Tautomerism of a di-imidotriphosphate molecule in the range of pH > 2.5

Fig. 6

Correlation of the intrinsic ³¹P NMR chemical shifts of \( {\text{P}}_{3} {\text{O}}_{10 - n} \left( {\text{NH}} \right)_{n}^{5 - } \) (n = 0, 2) anions and the number of binding protons to the anions. Open triangle middle phosphate groups of \( {\text{H}}_{n} {\text{P}}_{3} {\text{O}}_{10}^{{\left( {5 - n} \right) - }} \) (n = 0–3); open circle end phosphate groups of \( {\text{H}}_{n} {\text{P}}_{3} {\text{O}}_{10}^{{\left( {5 - n} \right) - }} \) (n = 0–3); filled triangle middle phosphate groups of \( {\text{H}}_{n} {\text{P}}_{3} {\text{O}}_{8} \left( {\text{NH}} \right)_{2}^{{\left( {5 - n} \right) - }} \) (n = 0–4); filled circle end phosphate groups of \( {\text{H}}_{n} {\text{P}}_{3} {\text{O}}_{8} \left( {\text{NH}} \right)_{2}^{{\left( {5 - n} \right) - }} \) (n = 0–4)

4 Conclusions

All stepwise protonation constants of \( {\text{P}}_{3} {\text{O}}_{8} \left( {\text{NH}} \right)_{2}^{5 - } \) anions were found to be larger than those of \( {\text{P}}_{3} {\text{O}}_{10}^{5 - } \) anions, because P₃O₈(NH)₂ contains two imino groups. The ³¹P NMR signals due to phosphorus nuclei in the end phosphate groups appear at a lower magnetic field than those in the middle phosphate groups, showing that the basicity of the end phosphate groups is higher than that of the middle phosphate groups.
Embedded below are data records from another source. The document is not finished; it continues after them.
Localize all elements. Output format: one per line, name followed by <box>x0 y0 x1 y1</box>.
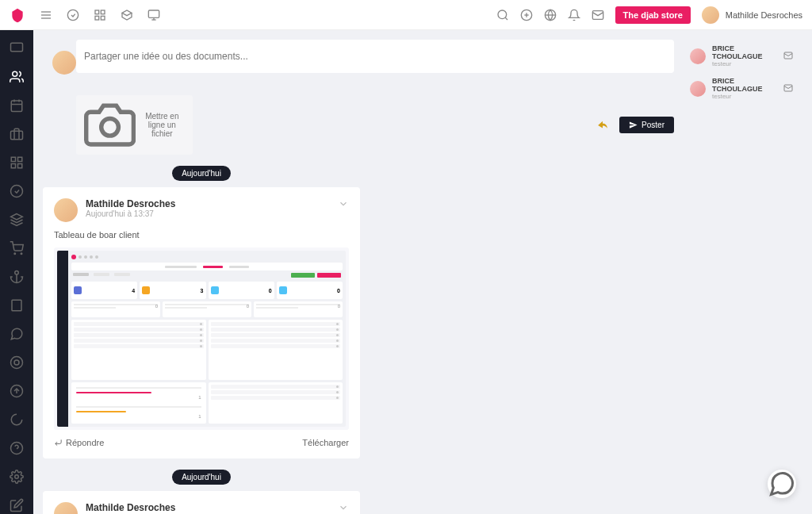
check-circle-icon[interactable] <box>67 9 79 21</box>
post-time: Aujourd'hui à 13:37 <box>86 209 330 218</box>
sidebar-chart-icon[interactable] <box>10 412 24 427</box>
svg-point-3 <box>67 10 78 20</box>
globe-icon[interactable] <box>544 9 557 21</box>
contact-role: testeur <box>712 60 777 67</box>
camera-icon <box>84 99 136 151</box>
svg-rect-19 <box>11 43 23 52</box>
day-divider: Aujourd'hui <box>43 166 360 181</box>
chat-icon <box>768 470 796 498</box>
plus-circle-icon[interactable] <box>520 9 533 21</box>
contact-mail-button[interactable] <box>783 49 793 63</box>
sidebar-layers-icon[interactable] <box>10 213 24 227</box>
upload-file-button[interactable]: Mettre en ligne un fichier <box>76 95 193 155</box>
menu-icon[interactable] <box>40 9 52 21</box>
svg-rect-4 <box>95 10 99 14</box>
sidebar-monitor-icon[interactable] <box>10 41 24 56</box>
sidebar-settings-icon[interactable] <box>10 470 24 484</box>
logo-icon[interactable] <box>10 7 25 23</box>
sidebar-calendar-icon[interactable] <box>10 98 24 113</box>
search-icon[interactable] <box>496 9 509 21</box>
chevron-down-icon <box>338 198 349 209</box>
download-button[interactable]: Télécharger <box>302 438 349 447</box>
post-author: Mathilde Desroches <box>86 198 330 209</box>
sidebar <box>0 30 33 514</box>
day-divider: Aujourd'hui <box>43 470 360 485</box>
compose-box <box>76 40 674 73</box>
svg-point-11 <box>498 10 507 19</box>
post-attachment[interactable]: 4 3 0 0 0 0 0 <box>54 247 349 430</box>
apps-icon[interactable] <box>94 9 106 21</box>
sidebar-grid-icon[interactable] <box>10 155 24 170</box>
sidebar-edit-icon[interactable] <box>10 498 24 512</box>
reply-button[interactable]: Répondre <box>54 438 104 447</box>
contact-role: testeur <box>712 93 777 100</box>
post-author: Mathilde Desroches <box>86 502 330 513</box>
send-icon <box>629 121 638 129</box>
post-text: Tableau de boar client <box>54 230 349 240</box>
post-menu-button[interactable] <box>338 198 349 213</box>
svg-point-38 <box>14 360 19 365</box>
mail-icon[interactable] <box>592 9 604 21</box>
store-button[interactable]: The djab store <box>615 6 691 24</box>
compose-actions: Mettre en ligne un fichier Poster <box>76 95 674 155</box>
svg-point-30 <box>11 186 23 198</box>
avatar <box>702 6 719 24</box>
svg-marker-31 <box>11 214 23 221</box>
svg-rect-8 <box>148 10 159 17</box>
sidebar-cart-icon[interactable] <box>10 241 24 255</box>
svg-rect-26 <box>11 157 15 161</box>
contacts-panel: BRICE TCHOULAGUE testeur BRICE TCHOULAGU… <box>684 30 799 514</box>
svg-rect-36 <box>12 300 21 311</box>
sidebar-book-icon[interactable] <box>10 298 24 313</box>
svg-point-44 <box>102 118 119 136</box>
main-content: Mettre en ligne un fichier Poster Aujour… <box>33 30 812 514</box>
post-label: Poster <box>642 121 665 129</box>
contact-name: BRICE TCHOULAGUE <box>712 44 777 60</box>
upload-label: Mettre en ligne un fichier <box>140 112 184 138</box>
monitor-icon[interactable] <box>147 9 160 21</box>
svg-point-37 <box>11 357 23 369</box>
day-pill: Aujourd'hui <box>172 470 231 485</box>
sidebar-chat-icon[interactable] <box>10 327 24 341</box>
contact-mail-button[interactable] <box>783 82 793 96</box>
contact-avatar <box>690 81 706 97</box>
chat-fab[interactable] <box>768 470 796 498</box>
svg-point-43 <box>15 475 19 479</box>
sidebar-briefcase-icon[interactable] <box>10 127 24 141</box>
sidebar-users-icon[interactable] <box>10 70 24 84</box>
svg-rect-25 <box>11 131 23 140</box>
post-avatar <box>54 502 78 514</box>
reply-label: Répondre <box>66 438 104 447</box>
svg-line-12 <box>505 17 508 20</box>
topbar-left-icons <box>40 9 160 21</box>
attachment-icon[interactable] <box>597 120 608 131</box>
reply-icon <box>54 438 63 447</box>
svg-point-34 <box>15 271 19 275</box>
svg-rect-5 <box>101 10 105 14</box>
user-name-label: Mathilde Desroches <box>726 10 802 20</box>
post-card: Mathilde Desroches Aujourd'hui à 13:37 T… <box>43 187 360 458</box>
contact-name: BRICE TCHOULAGUE <box>712 77 777 93</box>
sidebar-lifebuoy-icon[interactable] <box>10 355 24 370</box>
post-menu-button[interactable] <box>338 502 349 514</box>
sidebar-help-icon[interactable] <box>10 441 24 455</box>
sidebar-anchor-icon[interactable] <box>10 270 24 284</box>
mail-icon <box>783 83 793 93</box>
user-menu[interactable]: Mathilde Desroches <box>702 6 802 24</box>
day-pill: Aujourd'hui <box>172 166 231 181</box>
contact-item[interactable]: BRICE TCHOULAGUE testeur <box>690 72 793 105</box>
svg-rect-6 <box>95 16 99 20</box>
contact-item[interactable]: BRICE TCHOULAGUE testeur <box>690 40 793 72</box>
post-button[interactable]: Poster <box>619 117 674 133</box>
sidebar-check-icon[interactable] <box>10 184 24 198</box>
sidebar-upload-icon[interactable] <box>10 384 24 398</box>
svg-point-32 <box>14 253 16 255</box>
svg-rect-27 <box>18 157 22 161</box>
post-avatar <box>54 198 78 222</box>
topbar: The djab store Mathilde Desroches <box>0 0 812 30</box>
svg-rect-7 <box>101 16 105 20</box>
compose-input[interactable] <box>84 48 666 65</box>
compose-avatar <box>52 51 76 75</box>
bell-icon[interactable] <box>568 9 580 21</box>
package-icon[interactable] <box>121 9 133 21</box>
The ³¹P NMR signals of P₃O₈(NH)₂ appear at a lower magnetic field compared to those of P₃O₁₀ due to both the middle and the end phosphate groups, indicating that the basicity of P₃O₈(NH)₂ ligand is higher than that of P₃O₁₀ ligand. The high basicity of the imino group was confirmed by potentiometric titrations with an electrochemical method and by ³¹P NMR spectra as a spectroscopic method. As a consequence, the P₃O₈(NH)₂ ligand is expected to exhibit higher H⁺ ion binding ability compared with the P₃O₁₀ ligand, and also to form stable complexes with various metal ions. The complexation equilibria between various metal ions and these ligands are expected to be influenced by the decrease of the negative charge of these ligands due to protonation of the ligands in the low pH range. The protonation constants of \( {\text{P}}_{3} {\text{O}}_{10}^{5 - } \) and \( {\text{P}}_{3} {\text{O}}_{8} \left( {\text{NH}} \right)_{2}^{5 - } \) anions determined in this work can be applied to the accurate estimation of the complex formation constants of these ligands.